How can we expose cool kio_slaves to more users' eyes?
KDE needs to find ways to expose the many different KIO Slaves and their usefulness to more users' eyes. How about this:
- separate the protocol part from the host/path in the various addressing fields/location bars.
- turn the protocol part into an (editable) drop down list of available items.
This could be used in Konqui's location bar as well as in File Open dialogs of various applications. Here's a quick'n'dirty mockup:
I can already hear the objections (as I heard them when I tried to discuss the idea at aKademy with some people):
- "This makes it more difficult -- users are used to type 'http://' or 'ftp://'..."
- "How do I then 'copy'n'paste' a complete URL from the address field?"
- "This looks too different from what I am used."
I do not think KDE users would have much difficulty to adapt to a little change here. After all, they adpated to tabbed browsing quite easily too, despite all the objections of people claiming that "Multi Document Interfaces" (MDI) were deprecated and not well liked by users....
Copy'n'Paste?
I am sure some KDE hackers will very quickly come up with a way to copy the complete URL correctly from the address field, even if the protocol part came from a drop down list....
Looks too different?
OK -- make it configurable then. Find an easy way to switch it back to the "old", traditional look'n'feel. Best, if you could switch it on and off directly inside the new location bar widget.

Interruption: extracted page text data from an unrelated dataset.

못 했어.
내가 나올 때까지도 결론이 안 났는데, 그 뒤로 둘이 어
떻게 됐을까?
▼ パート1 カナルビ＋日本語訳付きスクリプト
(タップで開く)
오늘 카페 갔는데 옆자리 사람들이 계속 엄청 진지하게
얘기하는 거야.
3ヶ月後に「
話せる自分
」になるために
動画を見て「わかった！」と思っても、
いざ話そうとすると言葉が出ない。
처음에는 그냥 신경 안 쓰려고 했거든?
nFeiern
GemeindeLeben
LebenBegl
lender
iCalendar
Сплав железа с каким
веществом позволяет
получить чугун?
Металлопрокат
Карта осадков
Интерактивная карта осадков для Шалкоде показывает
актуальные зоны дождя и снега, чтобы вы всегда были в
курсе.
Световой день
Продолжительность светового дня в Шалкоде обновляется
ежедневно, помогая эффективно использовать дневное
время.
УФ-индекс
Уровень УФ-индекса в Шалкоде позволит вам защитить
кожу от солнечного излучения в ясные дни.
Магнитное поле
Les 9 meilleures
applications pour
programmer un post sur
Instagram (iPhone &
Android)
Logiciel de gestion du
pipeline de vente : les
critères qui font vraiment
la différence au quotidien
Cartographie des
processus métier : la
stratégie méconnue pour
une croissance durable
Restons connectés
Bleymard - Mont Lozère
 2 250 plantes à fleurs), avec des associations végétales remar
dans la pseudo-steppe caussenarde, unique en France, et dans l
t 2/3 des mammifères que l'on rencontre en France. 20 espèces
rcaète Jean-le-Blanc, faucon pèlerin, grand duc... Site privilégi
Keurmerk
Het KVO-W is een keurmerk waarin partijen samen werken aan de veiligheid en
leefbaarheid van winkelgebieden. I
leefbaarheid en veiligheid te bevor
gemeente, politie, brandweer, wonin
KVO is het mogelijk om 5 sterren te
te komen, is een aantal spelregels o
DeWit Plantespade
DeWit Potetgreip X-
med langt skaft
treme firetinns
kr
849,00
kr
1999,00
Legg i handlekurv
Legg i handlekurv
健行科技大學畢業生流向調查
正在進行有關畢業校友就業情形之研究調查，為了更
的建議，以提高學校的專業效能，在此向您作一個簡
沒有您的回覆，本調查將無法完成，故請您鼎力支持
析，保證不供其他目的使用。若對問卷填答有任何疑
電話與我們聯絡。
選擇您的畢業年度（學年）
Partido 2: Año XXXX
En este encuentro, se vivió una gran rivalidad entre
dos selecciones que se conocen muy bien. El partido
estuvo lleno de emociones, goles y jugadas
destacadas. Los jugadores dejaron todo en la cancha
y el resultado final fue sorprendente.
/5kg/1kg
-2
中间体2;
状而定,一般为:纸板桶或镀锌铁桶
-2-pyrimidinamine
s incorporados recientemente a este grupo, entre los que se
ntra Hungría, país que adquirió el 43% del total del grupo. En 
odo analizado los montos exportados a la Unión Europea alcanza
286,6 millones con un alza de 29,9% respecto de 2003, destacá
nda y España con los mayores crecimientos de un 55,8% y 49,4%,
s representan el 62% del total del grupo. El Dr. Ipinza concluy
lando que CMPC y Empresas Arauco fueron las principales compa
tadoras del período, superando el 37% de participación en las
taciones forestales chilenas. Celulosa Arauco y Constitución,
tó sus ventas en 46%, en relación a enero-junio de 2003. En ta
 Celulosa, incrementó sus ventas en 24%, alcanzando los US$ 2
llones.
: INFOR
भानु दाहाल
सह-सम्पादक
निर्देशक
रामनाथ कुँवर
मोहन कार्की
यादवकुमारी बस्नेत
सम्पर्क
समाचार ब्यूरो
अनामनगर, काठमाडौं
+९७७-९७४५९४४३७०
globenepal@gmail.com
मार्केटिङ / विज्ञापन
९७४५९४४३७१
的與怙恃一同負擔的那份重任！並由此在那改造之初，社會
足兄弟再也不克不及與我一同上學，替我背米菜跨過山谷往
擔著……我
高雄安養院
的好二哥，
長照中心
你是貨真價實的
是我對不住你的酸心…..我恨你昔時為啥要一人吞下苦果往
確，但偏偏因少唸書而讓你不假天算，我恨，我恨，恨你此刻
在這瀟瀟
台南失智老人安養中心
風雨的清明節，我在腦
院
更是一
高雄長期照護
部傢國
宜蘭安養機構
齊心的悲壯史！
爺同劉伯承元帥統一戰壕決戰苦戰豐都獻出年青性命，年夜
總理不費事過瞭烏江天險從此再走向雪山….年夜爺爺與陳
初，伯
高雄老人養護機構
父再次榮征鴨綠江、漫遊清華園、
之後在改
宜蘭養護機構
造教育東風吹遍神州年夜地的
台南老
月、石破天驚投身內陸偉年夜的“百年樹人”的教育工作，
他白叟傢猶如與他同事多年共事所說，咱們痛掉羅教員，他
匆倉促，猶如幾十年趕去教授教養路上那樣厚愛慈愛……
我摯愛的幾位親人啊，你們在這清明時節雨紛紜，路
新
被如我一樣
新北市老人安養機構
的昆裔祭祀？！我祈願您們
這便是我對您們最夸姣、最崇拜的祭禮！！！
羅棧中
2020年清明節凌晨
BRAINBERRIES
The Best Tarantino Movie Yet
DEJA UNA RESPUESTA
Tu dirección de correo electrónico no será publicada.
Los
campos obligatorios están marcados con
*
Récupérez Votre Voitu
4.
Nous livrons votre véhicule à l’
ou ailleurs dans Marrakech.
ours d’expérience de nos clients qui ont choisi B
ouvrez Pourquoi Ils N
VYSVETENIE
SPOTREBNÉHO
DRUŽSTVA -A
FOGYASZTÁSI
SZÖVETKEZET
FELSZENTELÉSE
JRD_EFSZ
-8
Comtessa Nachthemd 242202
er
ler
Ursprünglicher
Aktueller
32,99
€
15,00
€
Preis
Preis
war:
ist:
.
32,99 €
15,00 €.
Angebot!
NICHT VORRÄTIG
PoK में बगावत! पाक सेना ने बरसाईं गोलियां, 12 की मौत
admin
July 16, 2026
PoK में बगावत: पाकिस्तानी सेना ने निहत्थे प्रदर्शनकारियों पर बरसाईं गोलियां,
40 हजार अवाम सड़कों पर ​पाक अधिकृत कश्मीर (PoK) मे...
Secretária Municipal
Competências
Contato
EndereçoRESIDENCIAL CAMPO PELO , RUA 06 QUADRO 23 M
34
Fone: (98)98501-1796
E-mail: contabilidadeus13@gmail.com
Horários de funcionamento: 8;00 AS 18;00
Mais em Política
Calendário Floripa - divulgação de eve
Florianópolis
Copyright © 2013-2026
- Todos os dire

I recently saw Eric Laffoon supporting a similar idea in a discussion on the Dot. So maybe the suggestion finds a few more supporters, and even someone who can implement it.
It would for sure expose our KIO Slaves to much more users. Users using them strengthen KDE and Linux in many ways, turning them into much more confident ambassadors for our platform. Many of our KIO Slaves with their respective protocol handlers such as 'fish://', 'webdav://', 'vnc://', 'print:/', 'locate:/', 'info:/',
'man:/', 'fonts:/', 'camera:/', 'audiocd:/', 'settings:/' or 'trash:/' are still very much underrated und rarely used. Not because they are un-usable -- but because their existence and power is too little known. Anything that increases their visibility Is Good (TM).